PROMPT:
Reproduce the listing that follows word for word, without its pictures.

__________

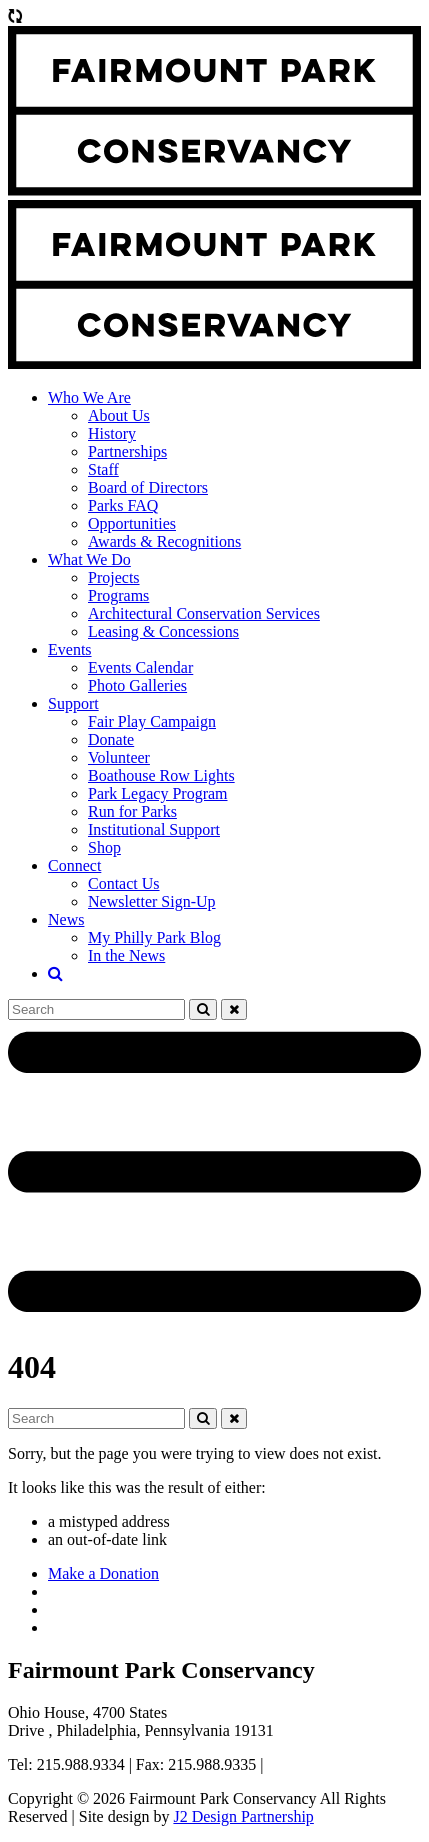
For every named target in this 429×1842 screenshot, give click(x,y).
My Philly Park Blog (154, 937)
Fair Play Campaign (152, 721)
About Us (119, 415)
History (112, 433)
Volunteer (119, 757)
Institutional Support (154, 829)
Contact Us (124, 883)
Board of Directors (148, 487)
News (66, 919)
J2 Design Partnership (243, 1816)
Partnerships (127, 451)
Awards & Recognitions (164, 541)
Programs (118, 595)
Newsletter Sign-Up (152, 901)
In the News (126, 955)
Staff (103, 469)
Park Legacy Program (158, 793)
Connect (74, 865)
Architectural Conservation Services (204, 613)
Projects (114, 577)
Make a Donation (103, 1573)
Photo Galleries (137, 685)
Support (73, 703)
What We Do (89, 559)
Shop (104, 847)
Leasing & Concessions (163, 631)
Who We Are (89, 397)
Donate (111, 739)
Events (70, 649)
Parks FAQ (123, 505)
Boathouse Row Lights (161, 775)
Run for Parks (132, 811)
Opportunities (132, 523)
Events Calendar (140, 667)
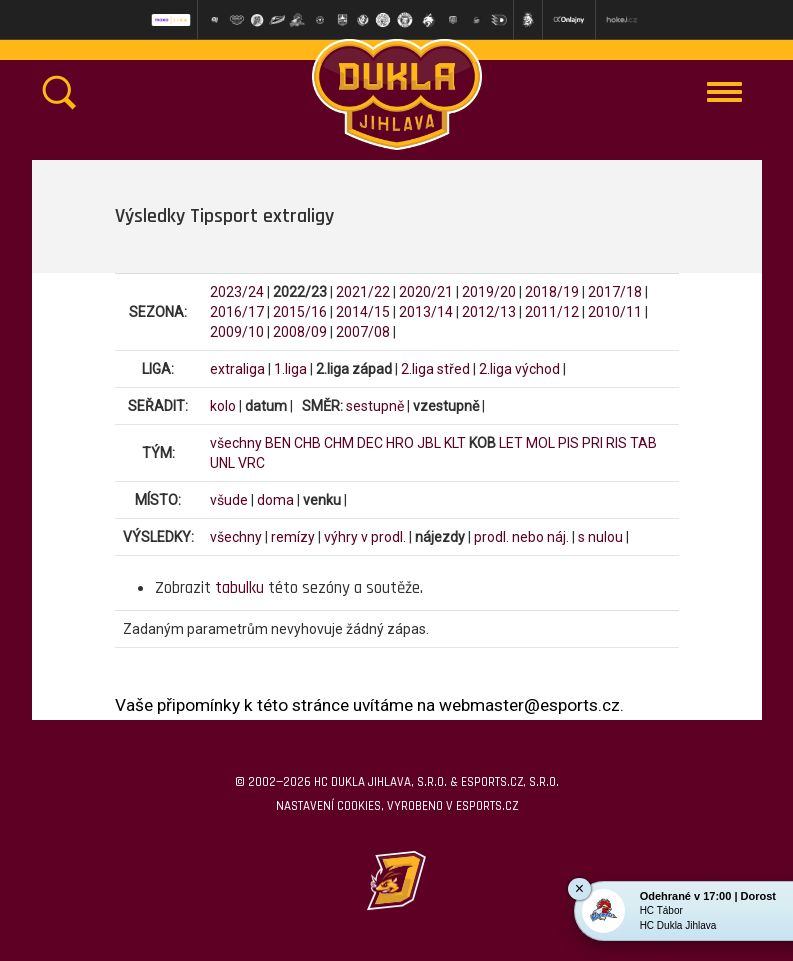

__________

ANSWER SPACE:
For every named target in this 429×1842 screenshot, give click(x,y).
My Philly Park Blog (154, 937)
Fair Play Campaign (152, 721)
About Us (119, 415)
History (112, 433)
Volunteer (119, 757)
Institutional Support (154, 829)
Contact Us (124, 883)
Board of Directors (148, 487)
News (66, 919)
J2 Design Partnership (243, 1816)
Partnerships (127, 451)
Awards & Recognitions (164, 541)
Programs (118, 595)
Newsletter Sign-Up (152, 901)
In the News (126, 955)
Staff (103, 469)
Park Legacy Program (158, 793)
Connect (74, 865)
Architectural Conservation Services (204, 613)
Projects (114, 577)
Make a Donation (103, 1573)
Photo Galleries (137, 685)
Support (73, 703)
What We Do (89, 559)
Shop (104, 847)
Leasing & Concessions (163, 631)
Who We Are (89, 397)
Donate (111, 739)
Events (70, 649)
Parks FAQ (123, 505)
Boathouse Row Lights (161, 775)
Run for Parks (132, 811)
Opportunities (132, 523)
Events Calendar (140, 667)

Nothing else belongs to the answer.